Und wie erhalten, speichern und sichern Unternehmen ihre Daten effizient?
Informationen sind das wertvollste Kapital von Unternehmen. Daher sind wir überzeugt, dass eine IT-Infrastruktur sich an den Anforderungen der Informationen ausrichten sollte – nicht an den Applikationen. Der Weg, den die Informationen durch das Unternehmen zurücklegen, stellt für uns das entscheidende Kriterium für die Planung und den Aufbau einer IT-Infrastruktur dar: von der Entstehung und Erfassung über die Verwertung bis hin zur Archivierung und Löschung. Die optimale Strategie für den Aufbau einer Informationsinfrastruktur beinhaltet intelligentes Speichern der Daten, den Schutz gegen Datenverlust und -missbrauch, die Optimierung der Infrastruktur, des IT-Managements und der Services sowie die Nutzung des Wertschöpfungspotenzials von Informationen.

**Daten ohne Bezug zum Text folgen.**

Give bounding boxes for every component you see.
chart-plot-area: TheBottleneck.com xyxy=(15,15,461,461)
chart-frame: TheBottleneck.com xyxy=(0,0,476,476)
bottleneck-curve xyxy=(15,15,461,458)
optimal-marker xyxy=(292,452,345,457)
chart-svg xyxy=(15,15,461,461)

Neben dem obersten Ziel der Kostenreduzierung wollen die Unternehmen auch gesetzliche Anforderungen besser erfüllen sowie ihre Geschäftsprozesse effizienter machen. Um diesen Herausforderungen zu begegnen, empfehlen wir unseren Kunden die schrittweise Einführung einer Information-Governance-Strategie. Sie definiert den unternehmensweiten Umgang mit Informationen und den Effizienzgrad von Regularien und Prozessen, die Informationen im Unternehmen kontrollieren, schützen und nutzbar machen.
Welche Trends beziehungsweise innovativen neuen Technologien sehen Sie im Bereich des Business Continuity Managements?
Die entscheidenden Schlagworte sind hier Virtualisierung und Automatisierung. Rechenzentren sind heutzutage dermaßen komplex, dass Sie effiziente Werkzeuge brauchen, um die Komplexität zu reduzieren, die Infrastruktur flexibel zu nutzen und die Überwachung aller Prozesse und Komponenten zu automatisieren. Ein wichtiges Schlagwort ist hierbei IT-Governance. Damit ist ein Regelwerk gemeint, dass eindeutige Richtlinien für bestimmte Prozesse definiert. Sobald eine Regel verletzt wird, wird der Administrator informiert, damit er eingreifen kann. Wenn Sie beispielsweise ein nicht zulässiges Update durchführen wollen, stoppt ein solches System den Vorgang bevor er ausgeführt wird – bevor das Update möglicherweise zu einem Ausfall kritischer Komponenten führt.
Virtualisierung dagegen bietet die Möglichkeit, die Ressourcen im Rechenzentrum bedarfsgerecht einzusetzen. Der vordergründig größte Nutzen besteht darin, dass Kapazitäten effizienter ausgenutzt werden können. Aber auch für die Ausfallsicherheit bieten sich hier große Potenziale. Denn wenn Sie eine Anwendung unterbrechungsfrei in der Infrastruktur verschieben können, ohne dass der Anwender etwas davon merkt, können Sie natürlich auch viel schneller und einfacher reagieren, sollten einzelne Komponenten in der Infrastruktur ausfallen.
Ganz wichtig ist auch die Frage, wie schnell nach einem Ausfall die Systeme wiederhergestellt sind. Angesichts steigender Komplexität verbieten sich hier manuelle Prozesse von selbst. Bei einer automatisierten Systemwiederherstellung sind die Folgen der Rechenzentrumsausfälle nach wenigen Stunden nicht mehr spürbar.
Aber auch das ist für besonders kritische Prozesse oftmals nicht ausreichend. Daher bauen heute Unternehmen neben den mittlerweile verbreiteten Ausweichrechenzentren in der Region noch ein drittes auf, das möglichst auch geografisch weit entfernt liegen soll, um das Risiko noch weiter zu streuen.